▸ WHAT TO WORK ON: Please copy out every line in the records below that includes the word "Identify".

▸ SOURCE DATA:
------------------------------

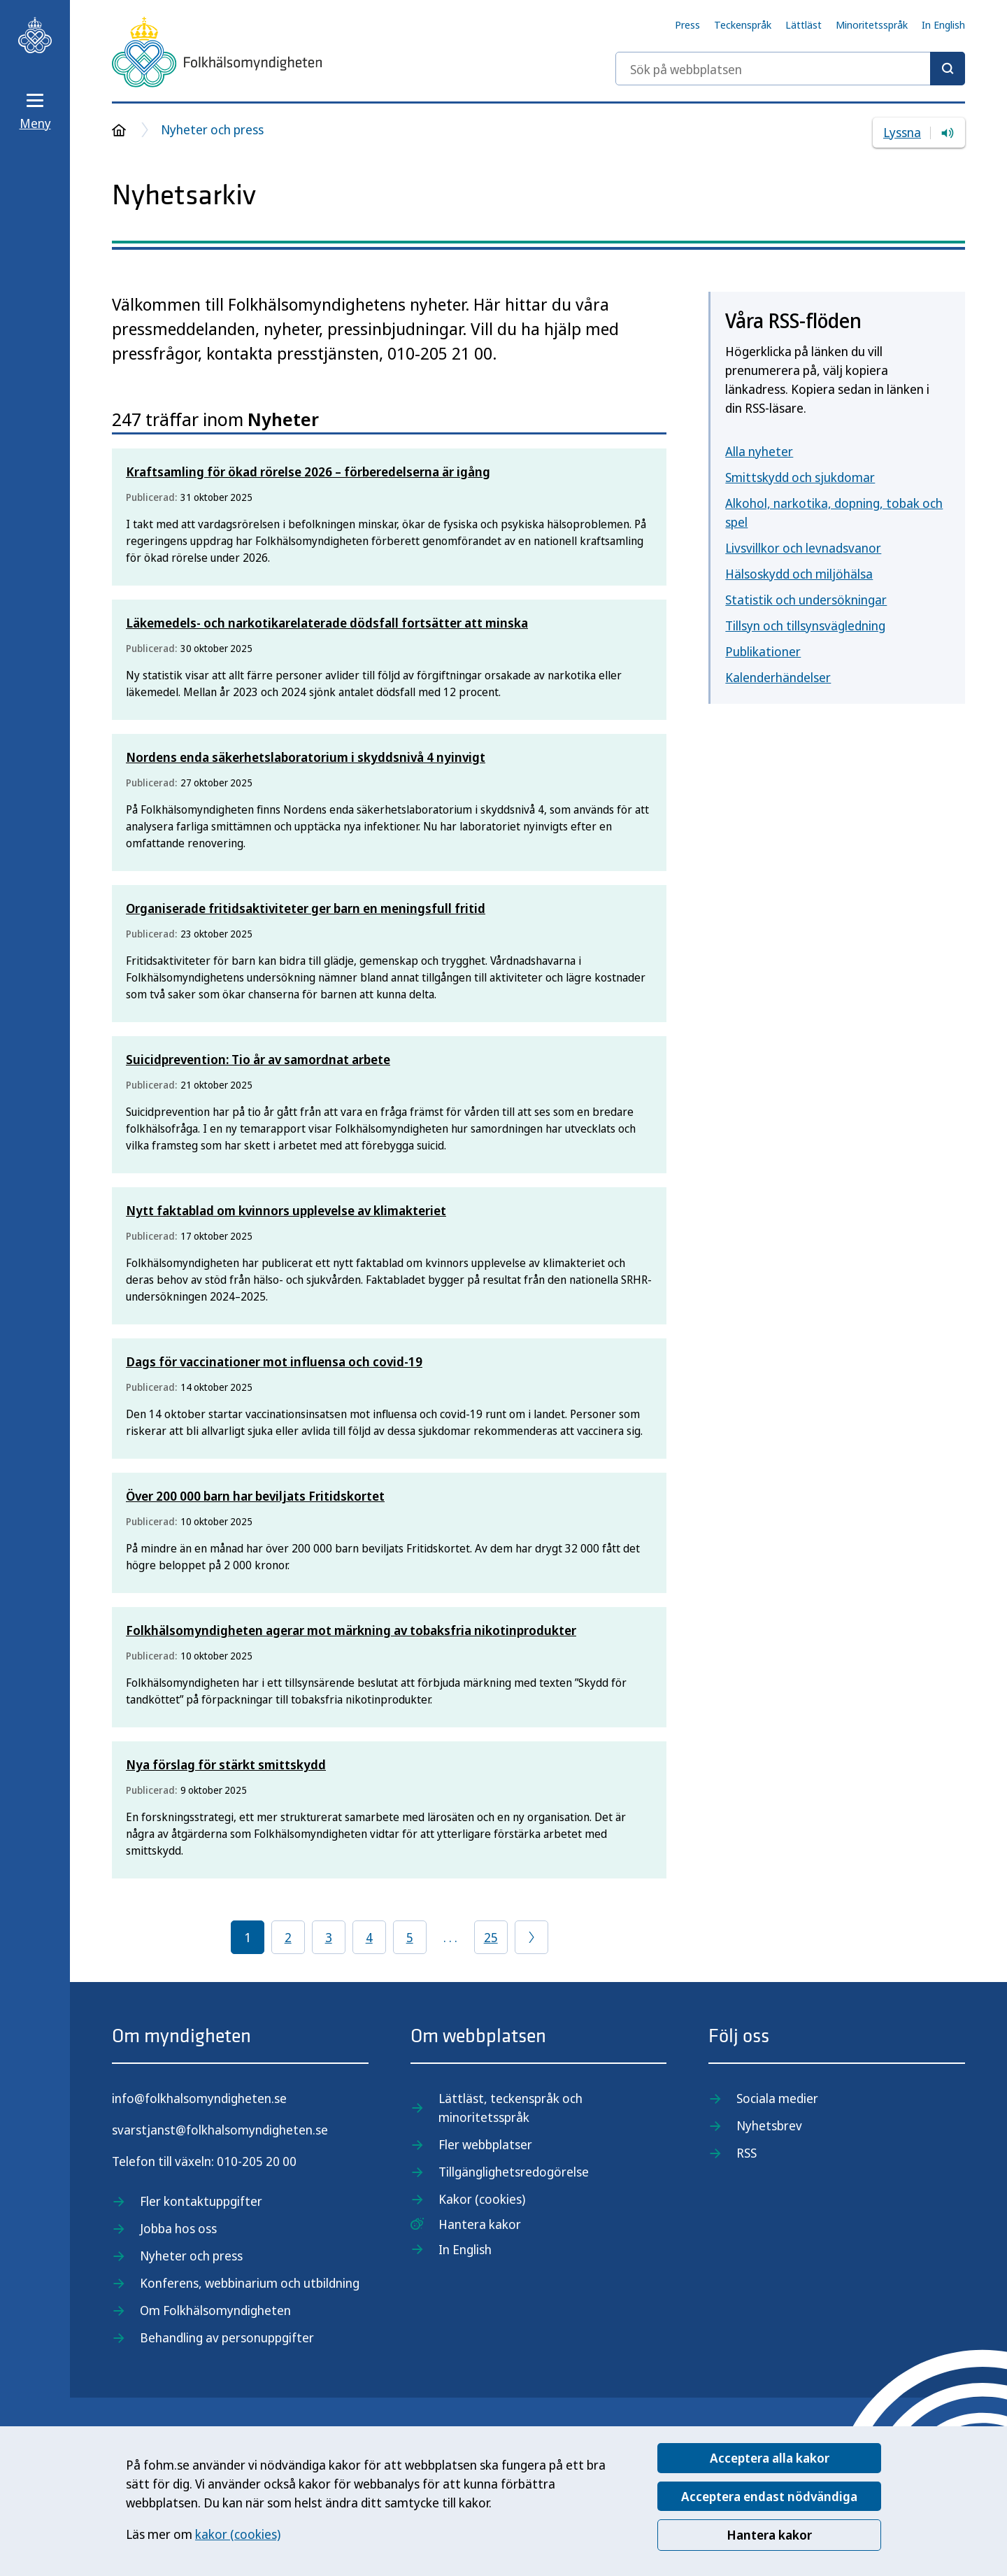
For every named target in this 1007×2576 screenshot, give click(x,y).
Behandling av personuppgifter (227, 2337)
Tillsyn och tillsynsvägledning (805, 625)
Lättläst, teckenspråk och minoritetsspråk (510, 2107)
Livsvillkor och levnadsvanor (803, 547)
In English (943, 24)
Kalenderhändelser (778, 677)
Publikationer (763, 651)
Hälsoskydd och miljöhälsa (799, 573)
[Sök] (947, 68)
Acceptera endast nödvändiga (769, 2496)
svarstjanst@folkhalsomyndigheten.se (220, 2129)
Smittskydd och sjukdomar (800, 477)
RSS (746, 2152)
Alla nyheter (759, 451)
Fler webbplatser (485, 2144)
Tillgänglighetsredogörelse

------------------------------

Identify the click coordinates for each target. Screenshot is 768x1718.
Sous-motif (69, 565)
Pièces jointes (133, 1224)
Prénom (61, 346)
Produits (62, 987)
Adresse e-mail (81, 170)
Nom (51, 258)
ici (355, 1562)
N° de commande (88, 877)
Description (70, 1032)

------------------------------

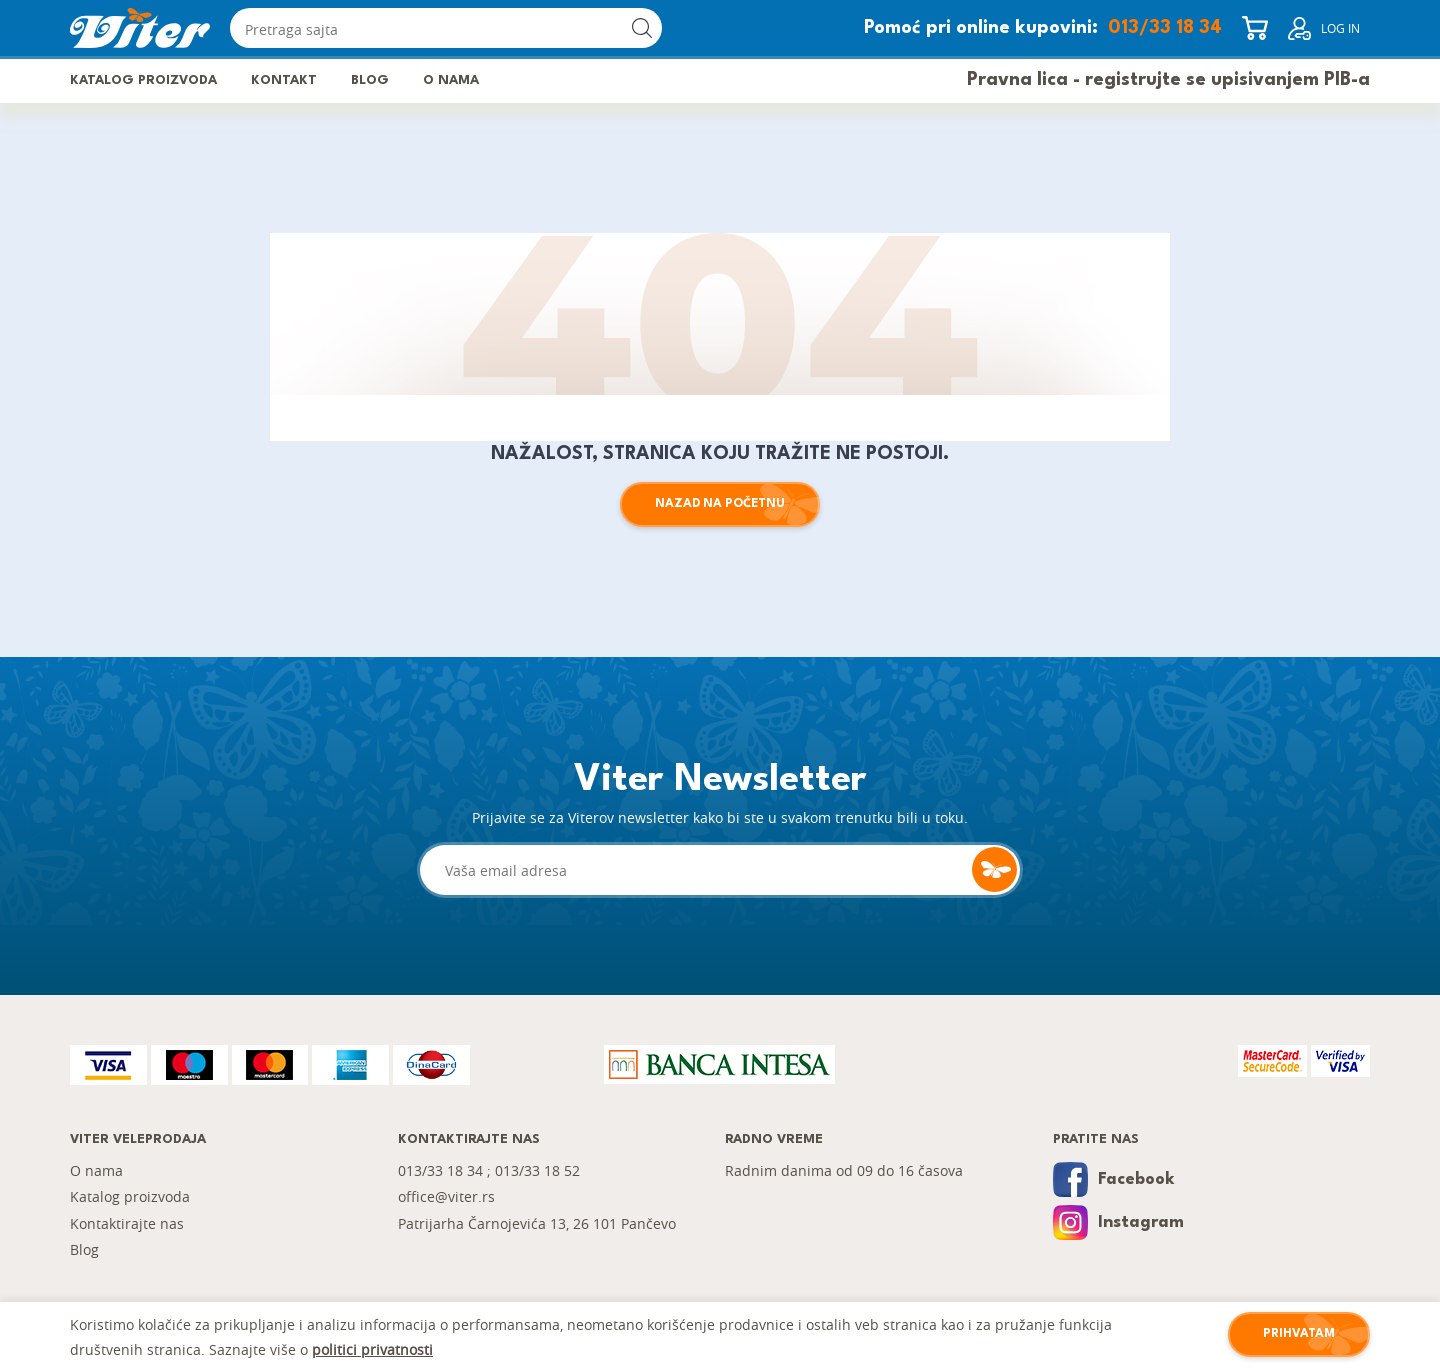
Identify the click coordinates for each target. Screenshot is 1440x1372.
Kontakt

------------------------------

▸ SOLUTION TO THE EXERCISE:
Identify the click coordinates for each target. Screenshot is 768x1718.
Identify the click coordinates for each target. Screenshot is 1440x1372.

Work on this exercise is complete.